2600 volunteer eyes along the coast
“All around the British Isles there are stations like us. And each one of us has a different job to do. You might be observing Morecombe Bay or be half way up a cliff side. Each station is different. We train our volunteers to use all the equipment we have here which monitors the vessels passing through. Each vessel has a name and that comes up on our screens. If there’s something there that isn’t identified, it’s up to us to help find out what it is.
“There are a lot of people who play in the sea, and are maybe unaware of the dangers. If you look out towards the Lighthouse at the end of Folkestone’s Harbour Arm you can see the waters there are moving in different directions. There are rip tides out there that can whisk a small vessel out to sea if you’re not careful. If you look towards The Warren you can see the wind comes off the shore and can blow small vessels into deeper waters. It’s up to us to make sure the Coastguard knows of anyone in distress in this area, so they can rescue them.”
Jet skis and paddle boards
“It’s great that people get out and have fun, but it is important to be aware of what’s going on around you. For example, on the other side of Folkestone, towards Hythe, we’re in daily contact with the UK Defence Training Estate. There are firing ranges in Hythe and Lydd, and if jet skis venture too close to the shore then the training must cease.
“We have open days and attend events such as the Trawler Race so that we can talk to people about what we do, and how they use the sea. Visitors to the station are very welcome, but make an appointment first so we know you’re coming! We’re also actively recruiting volunteers to help our service cover a longer period of time. Currently we can observe between 9am and 6pm but it would be great to be able to monitor later into the evenings, particularly in the summer season.”
princess anne visits
“We were expecting the Princess Royal to visit in 2020 but we went into Lockdown so all that had to be put on hold. So on 18th July 2023 we welcomed her to our station and showed her the training that goes on here. We have a fully equipped training room built into the hill where we can train our volunteers to use the radios, and monitoring equipment. We have a galley and the Bridge but we couldn’t introduce all our volunteers to the Princess here as there’s not enough space. Folkestone Yacht and Motorboat Club are good friends of ours so we moved down there to finish the visit. There HRH unveiled a plaque to commemorate the work we do here. Conveniently, the Club is celebrating its 50th Anniversary, so a royal visit is a great way for them to mark that occassion.”

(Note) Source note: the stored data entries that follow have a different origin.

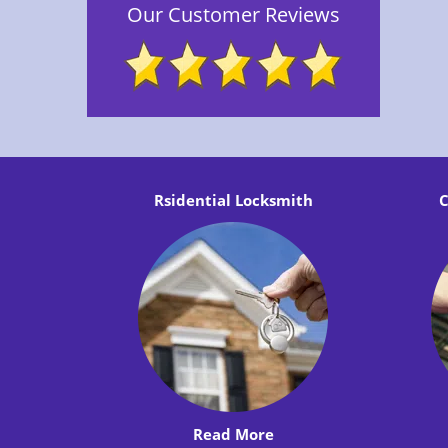
Our Customer Reviews
Rsidential Locksmith
C
Read More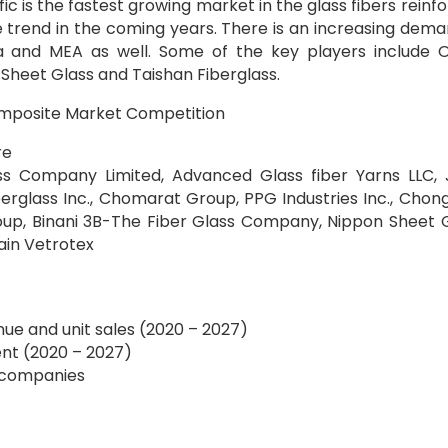
c is the fastest growing market in the glass fibers reinf
 trend in the coming years. There is an increasing dema
a and MEA as well. Some of the key players include 
 Sheet Glass and Taishan Fiberglass.
composite Market Competition
re
ass Company Limited, Advanced Glass fiber Yarns LLC, 
berglass Inc., Chomarat Group, PPG Industries Inc., Chon
oup, Binani 3B-The Fiber Glass Company, Nippon Sheet 
bain Vetrotex
nue and unit sales (2020 – 2027)
nt (2020 – 2027)
f companies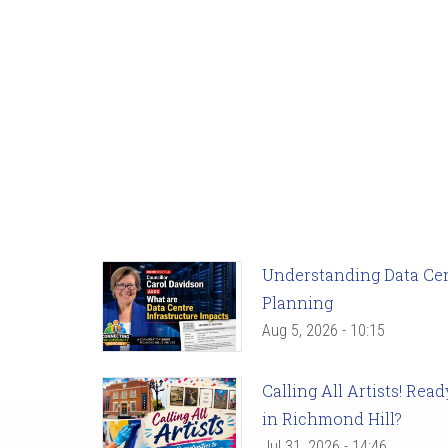
Understanding Data Cent
Planning
Aug 5, 2026 - 10:15
Calling All Artists! Re
in Richmond Hill?
Jul 31, 2026 - 14:46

“All of our volunteers are trained to act in emergencies and co-ordinate with search and rescue services. A lot of our work is routine; we log each vessel as it passes us so that if it were to come into trouble later, you can see its path. We have our own dedicated VHF Channel – 65 – where anyone with a VHF radio can contact us using the proper call signs. There are other channels that we listen in to so that we are aware of what’s going on.
“This is a job that continues for 364 days of the year, and it’s a valuable role we play in monitoring this part of the coastline. In 2011 we received The Queen’s Award for Voluntary Service. This is the highest award given to local volunteer groups and recognises the outstanding work our volunteers do for the community here in Folkestone. We’re always looking for new volunteers so please do come and find us if you are interested in joining.”